I found an application brief from ATMEL giving information on how to perform 8-bit or 16-bit SPI data transfers. I have been using ATMega hardware transfers for 8-bit transfers of data but have been unsuccessful get 16-bit transfers working.
The only catch is that the code is in Assembler. The code is quite simple. The notes in the code indicate that the entire set of routines compile down into 35 words of memory.
My question is:
- is there some way I can compile the code into a callable Arduino routine?
- is it a reasonable task to try to recode the code into C?
Jim
;* SAMPLE APPLICATION, READY TO RUN ON AN AT90S1200
.cseg
.org 0
Rvect: rjmp Reset
;****
;* FUNCTION
;* init_spi
;*
;* DESCRIPTION
;* Initialize our port pins for use as SPI master.
;*
;* CODE SIZE:
;* 8 words
;*
;*****
init_spi:
ss_inactive ;set latch bit hi (inactive)
sbi ddrb,nss ;make it an output
;
sck_lo ;set clk line lo
sbi ddrb,sck ;make it an output
;
mosi_lo ;set data-out lo
sbi ddrb,mosi ;make it an output
;
cbi ddrb,miso ;not really required, it powers up clr'd!
ret
;*
;* FUNCTION
;* ena_spi
;*
;* DESCRIPTION
;* Init data & clock lines, then assert /SS. Note that if more than
;* one slave is used, copies of this could be made that would each
;* reference a different /SS port pin (use SS_ACTIVE0, SS_ACTIVE1, ...)
;*
;* CODE SIZE:
;* 4 words
;*
;*
ena_spi:
sck_lo ;(should already be there...)
mosi_lo
ss_active
ret
;***
;* FUNCTION
;* disa_spi
;*
;* DESCRIPTION
;* De-assert /SS. Since this routine is so short, it might be better
;* to use the SS_INACTIVE statement directly in higher level code.

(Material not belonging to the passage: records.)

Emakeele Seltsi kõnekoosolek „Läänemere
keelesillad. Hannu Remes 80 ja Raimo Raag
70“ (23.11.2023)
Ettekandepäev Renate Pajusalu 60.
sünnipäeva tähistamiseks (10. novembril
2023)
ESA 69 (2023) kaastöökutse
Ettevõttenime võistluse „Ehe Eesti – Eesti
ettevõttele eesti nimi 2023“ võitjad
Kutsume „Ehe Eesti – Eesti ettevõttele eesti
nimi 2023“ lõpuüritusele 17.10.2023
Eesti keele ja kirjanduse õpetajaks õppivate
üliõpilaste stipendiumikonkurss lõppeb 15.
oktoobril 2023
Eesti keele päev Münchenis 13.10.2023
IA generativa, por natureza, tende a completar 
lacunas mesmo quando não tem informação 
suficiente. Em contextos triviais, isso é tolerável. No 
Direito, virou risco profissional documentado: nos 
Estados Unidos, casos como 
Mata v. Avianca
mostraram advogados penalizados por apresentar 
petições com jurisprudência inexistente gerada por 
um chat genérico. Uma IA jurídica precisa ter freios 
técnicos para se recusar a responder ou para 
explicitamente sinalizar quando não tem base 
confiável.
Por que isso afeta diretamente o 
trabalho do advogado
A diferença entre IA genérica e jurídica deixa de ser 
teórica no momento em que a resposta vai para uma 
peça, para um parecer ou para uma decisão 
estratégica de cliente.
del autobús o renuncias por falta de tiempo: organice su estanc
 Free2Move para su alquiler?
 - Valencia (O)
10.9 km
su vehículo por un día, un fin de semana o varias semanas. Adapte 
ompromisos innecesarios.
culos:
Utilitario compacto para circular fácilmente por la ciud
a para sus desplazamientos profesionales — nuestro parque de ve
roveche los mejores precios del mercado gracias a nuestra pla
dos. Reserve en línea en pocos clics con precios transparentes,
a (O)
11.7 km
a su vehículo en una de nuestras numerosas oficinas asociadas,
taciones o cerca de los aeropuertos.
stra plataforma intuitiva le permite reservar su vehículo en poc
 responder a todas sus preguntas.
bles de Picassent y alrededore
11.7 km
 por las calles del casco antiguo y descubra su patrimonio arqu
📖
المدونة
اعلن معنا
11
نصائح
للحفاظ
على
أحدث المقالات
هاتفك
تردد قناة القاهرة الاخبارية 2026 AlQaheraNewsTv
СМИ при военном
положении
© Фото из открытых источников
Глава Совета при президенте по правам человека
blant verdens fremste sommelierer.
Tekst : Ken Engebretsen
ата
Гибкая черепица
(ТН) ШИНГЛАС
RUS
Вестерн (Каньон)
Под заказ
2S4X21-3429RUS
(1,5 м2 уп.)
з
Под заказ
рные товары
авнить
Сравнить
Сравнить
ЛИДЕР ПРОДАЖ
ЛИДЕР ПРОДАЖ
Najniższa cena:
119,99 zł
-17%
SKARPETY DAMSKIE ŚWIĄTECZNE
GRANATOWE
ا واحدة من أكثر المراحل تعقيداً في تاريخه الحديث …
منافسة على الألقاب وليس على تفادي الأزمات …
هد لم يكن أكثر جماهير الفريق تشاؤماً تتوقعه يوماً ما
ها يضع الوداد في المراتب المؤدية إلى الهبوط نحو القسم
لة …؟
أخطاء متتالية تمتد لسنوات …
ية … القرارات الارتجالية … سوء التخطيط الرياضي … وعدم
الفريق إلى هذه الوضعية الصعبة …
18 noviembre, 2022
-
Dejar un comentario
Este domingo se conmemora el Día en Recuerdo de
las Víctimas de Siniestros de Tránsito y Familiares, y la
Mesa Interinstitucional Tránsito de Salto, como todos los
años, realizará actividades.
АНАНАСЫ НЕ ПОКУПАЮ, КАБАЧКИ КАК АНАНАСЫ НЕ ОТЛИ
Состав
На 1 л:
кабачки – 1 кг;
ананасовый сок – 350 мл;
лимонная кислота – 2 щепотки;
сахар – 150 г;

;* Again, if multiple slaves exist, additional copies of this could
;* be created; or ONE routine that disabled ALL /ss signals could be
;* used instead to make the code less error-prone due to calling the
;* wrong Disable routine.
;*
;* CODE SIZE:
;* 2 words
;*
;***
disa_spi:
ss_inactive
ret
;***
;* FUNCTION
;* rw_spi
;*
;* DESCRIPTION
;* Write a word out on SPI while simultaneously reading in a word.
;* Data is sent MSB-first, and info read from SPI goes into
;* the same buffer that the write data is going out from.
;* Make sure data, clock and /SS are init'd before coming here.
;* SCK high time is ((delay * 3) + 1) AVR clock cycles.
;*
;* If 8-bit use is needed, change LDI TEMP,16 to ,8 and also
;* eliminate the ROL SPI_HI statement.
;*
;* CODE SIZE:
;* 21 words
;* NUMBER OF CYCLES:
;* Overhead = 8, loop = 16 * (16 + (2* (delay_value*3)))
; (With call + return + delay=4, it is about 648 cycles.)
;*
;****
rw_spi:
ldi temp,16 ;init loop counter to 16 bits
;ldi temp,8 ;use THIS line instead if 8-bit desired
;
spi_loop:
lsl spi_lo ;move 0 into D0, all other bits UP one slot,
rol spi_hi ; and C ends up being first bit to be sent.
;If 8-bit desired, also comment out the preceding ROL SPI_HI statement
;
brcc lo_mosi
mosi_hi
rjmp mosi_done ;this branch creates setup time on MOSI
lo_mosi:
mosi_lo
nop ;also create setup time on MOSI
mosi_done:
;
sck_hi
;
;must now time the hi pulse - not much else we can do here but waste time
;
set_delay temp,4 ;(4 * 3) cycle delay; range is from 1 to 7!
time_hi:
inc_delay temp ;inc upper nibble until it rolls over; then,
brcs time_hi ; C gets CLEARED, & temp has original value
;
sck_lo ;drop clock line low
;
;must now delay before reading in SPI data on MISO
;
set_delay temp,4
time_lo:
inc_delay temp
brcs time_lo
;
sbic pinb,miso ;after delay, read in SPI bit & put into D0
inc spi_lo ;we FORCED D0=0, so use INC to set D0.
;
dec temp
brne spi_loop
ret
;** End of SPI routines **
;**** Application example ****
Reset: rcall init_spi
ser temp ;load w/ FF
out DDRD,temp
rjmp Main
Main: ldi R22,0xA3 ;misc data
mov spi_lo,R22 ;set up information to be sent
mov spi_hi,R22 ;COMMENT THIS OUT IF 8-BIT MODE
rcall ena_spi ;activate /SS
rcall rw_spi ;send/receive 16 bits (or 8 bits)
rcall disa_spi ;deactivate /SS
rcall use_spi_rcv ;go use whatever we received
rjmp Main
Use_spi_rcv: ;just copy rcv'd data to Port D pins
out PortD,R22
ret
;**** End of File ****